### [Work request]
Would you copy the lines below exactly and omit the images?

### [Extracted material]
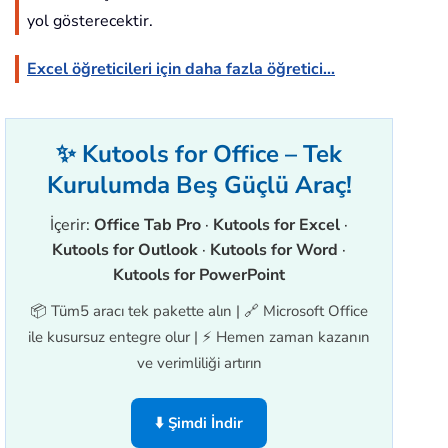
yol gösterecektir.
Excel öğreticileri için daha fazla öğretici...
✨ Kutools for Office – Tek
Kurulumda Beş Güçlü Araç!
İçerir:
Office Tab Pro
·
Kutools for Excel
·
Kutools for Outlook
·
Kutools for Word
·
Kutools for PowerPoint
📦 Tüm5 aracı tek pakette alın | 🔗 Microsoft Office
ile kusursuz entegre olur | ⚡ Hemen zaman kazanın
ve verimliliği artırın
⬇️ Şimdi İndir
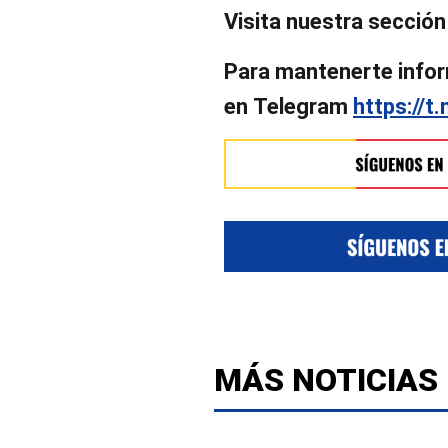
Visita nuestra secció
Para mantenerte infor
en
Telegram
https://t
MÁS NOTICIAS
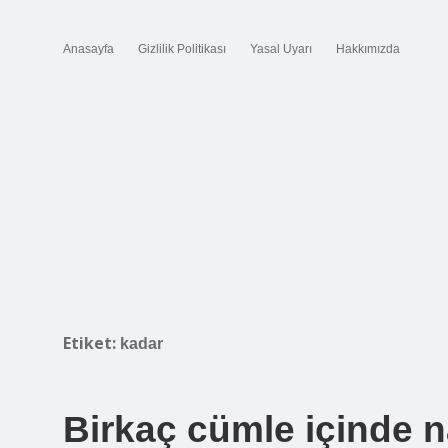
Anasayfa
Gizlilik Politikası
Yasal Uyarı
Hakkımızda
Etiket:
kadar
Birkaç cümle içinde na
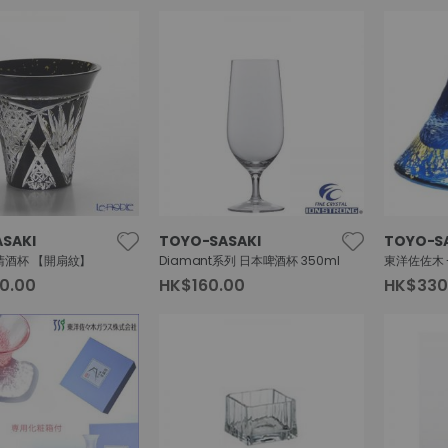
SAKI
TOYO-SASAKI
TOYO-S
清酒杯 【開扇紋】
Diamant系列 日本啤酒杯 350ml
0.00
HK$160.00
HK$330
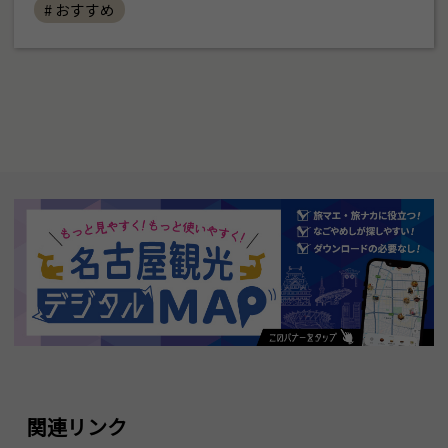
# おすすめ
関連リンク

### [Exercise response]
yol gösterecektir.
Excel öğreticileri için daha fazla öğretici...
✨ Kutools for Office – Tek
Kurulumda Beş Güçlü Araç!
İçerir:
Office Tab Pro
·
Kutools for Excel
·
Kutools for Outlook
·
Kutools for Word
·
Kutools for PowerPoint
📦 Tüm5 aracı tek pakette alın | 🔗 Microsoft Office
ile kusursuz entegre olur | ⚡ Hemen zaman kazanın
ve verimliliği artırın
⬇️ Şimdi İndir
Visita nuestra secció
Para mantenerte infor
en
Telegram
https://t
MÁS NOTICIAS
Anasayfa
Gizlilik Politikası
Yasal Uyarı
Hakkımızda
Etiket:
kadar
Birkaç cümle içinde na
SAKI
TOYO-SASAKI
TOYO-S
清酒杯 【開扇紋】
Diamant系列 日本啤酒杯 350ml
0.00
HK$160.00
HK$330
# おすすめ
関連リンク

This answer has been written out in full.